> What needs to be done: Copy out every record that follows, word for word.

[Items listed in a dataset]
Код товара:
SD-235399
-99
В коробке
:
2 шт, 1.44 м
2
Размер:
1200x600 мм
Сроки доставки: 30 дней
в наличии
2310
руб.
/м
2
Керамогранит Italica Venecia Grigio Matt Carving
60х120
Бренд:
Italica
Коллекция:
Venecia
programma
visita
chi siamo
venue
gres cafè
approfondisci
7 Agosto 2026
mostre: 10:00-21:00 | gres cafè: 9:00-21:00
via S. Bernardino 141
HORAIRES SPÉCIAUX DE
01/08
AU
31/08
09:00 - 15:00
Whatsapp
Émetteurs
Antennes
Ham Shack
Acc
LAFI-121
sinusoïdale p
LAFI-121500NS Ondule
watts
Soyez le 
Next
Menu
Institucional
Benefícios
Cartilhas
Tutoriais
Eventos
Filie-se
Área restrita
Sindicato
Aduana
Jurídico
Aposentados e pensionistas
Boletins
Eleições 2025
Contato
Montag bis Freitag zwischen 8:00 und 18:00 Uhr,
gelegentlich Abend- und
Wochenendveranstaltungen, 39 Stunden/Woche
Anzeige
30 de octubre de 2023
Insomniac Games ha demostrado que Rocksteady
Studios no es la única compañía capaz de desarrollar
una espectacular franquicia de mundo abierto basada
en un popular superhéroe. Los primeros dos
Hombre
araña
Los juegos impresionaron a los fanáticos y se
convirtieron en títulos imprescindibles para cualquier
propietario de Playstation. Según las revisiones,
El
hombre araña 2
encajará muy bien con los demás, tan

> Exercise result:
Код товара:
SD-235399
-99
В коробке
:
2 шт, 1.44 м
2
Размер:
1200x600 мм
Сроки доставки: 30 дней
в наличии
2310
руб.
/м
2
Керамогранит Italica Venecia Grigio Matt Carving
60х120
Бренд:
Italica
Коллекция:
Venecia
programma
visita
chi siamo
venue
gres cafè
approfondisci
7 Agosto 2026
mostre: 10:00-21:00 | gres cafè: 9:00-21:00
via S. Bernardino 141
HORAIRES SPÉCIAUX DE
01/08
AU
31/08
09:00 - 15:00
Whatsapp
Émetteurs
Antennes
Ham Shack
Acc
LAFI-121
sinusoïdale p
LAFI-121500NS Ondule
watts
Soyez le 
Next
Menu
Institucional
Benefícios
Cartilhas
Tutoriais
Eventos
Filie-se
Área restrita
Sindicato
Aduana
Jurídico
Aposentados e pensionistas
Boletins
Eleições 2025
Contato
Montag bis Freitag zwischen 8:00 und 18:00 Uhr,
gelegentlich Abend- und
Wochenendveranstaltungen, 39 Stunden/Woche
Anzeige
30 de octubre de 2023
Insomniac Games ha demostrado que Rocksteady
Studios no es la única compañía capaz de desarrollar
una espectacular franquicia de mundo abierto basada
en un popular superhéroe. Los primeros dos
Hombre
araña
Los juegos impresionaron a los fanáticos y se
convirtieron en títulos imprescindibles para cualquier
propietario de Playstation. Según las revisiones,
El
hombre araña 2
encajará muy bien con los demás, tan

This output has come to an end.